I like the analogy, as well as the how-to guide on messing up your database. But try not to do that to a production database…
THE EASY FIX: RUN FULL NATIVE BACKUPS EVERY DAY, AND FREAK OUT WHEN THEY FAIL.
Backup failures aren’t normally a big deal, but if you use in-memory OLTP on a standalone server or a failover clustered instance, backup failures are all-out emergencies. You need to immediately find out if the backup just ran out of drive space or lost its network connection, or if you have game-over Hekaton corruption.
Note that you can’t use SAN snapshot backups here. SQL Server won’t read the In-Memory OLTP pages during a snapshot backup, which means they can still be totally corrupt.
This works fine for shops with relatively small databases, say under 500GB.
Brent also has a Connect item to fix this.

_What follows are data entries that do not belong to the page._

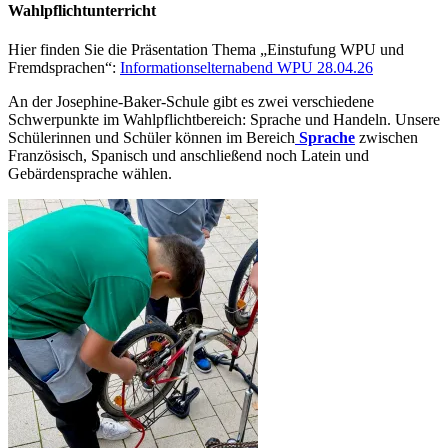
Wahlpflichtunterricht
Hier finden Sie die Präsentation Thema „Einstufung WPU und
Fremdsprachen“:
Informationselternabend WPU 28.04.26
An der Josephine-Baker-Schule gibt es zwei verschiedene
Schwerpunkte im Wahlpflichtbereich: Sprache und Handeln. Unsere
Schülerinnen und Schüler können im Bereich
Sprache
zwischen
Französisch, Spanisch und anschließend noch Latein und
Gebärdensprache wählen.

Upvote if you have memory-optimized, durable tables.
A fix has been published for SQL Server 2012 (SP2 and SP3), and one is coming for SQL Server 2014 (RTM and SP1) – though in this most recent update, SQL Server 2014 was removed from the list of affected versions (not sure it was accurate to remove those). I will update this space once the next 2014 CUs are released, but for now you should plan to rebuild tables after dropping columns as a matter of course and, more importantly, as part of the same maintenance operation.
This is a good reason to stay up to date on CUs.
I suspected that there was some difference between the queries that failed and the ones that were successful in SSMS. It ran the query they gave me, and I got the same error. I got disconnected and no further error info was returned. I also verified that the same query was successful on the otehr two tables mentioned. No errors on the other tables.
I wanted to know what error was causing the connection to be terminated, so I checked the SQL log and discovered that every time it failed, it was generating a stack dump. Before I was done investigating, it had generated 21 stack dumps. The key user-usable error info in the log was:
* Exception Address = 00007FF93BCF7E08 Module(sqlmin+00000000001E7E08)
* Exception Code = c0000005 EXCEPTION_ACCESS_VIOLATION
* Access Violation occurred reading address 0000000000000000
It turns out that CHECKDB & CHECKTABLE do not look at statistics. If you find yourself in this situation, it’s not a bad idea to see if this is the cause.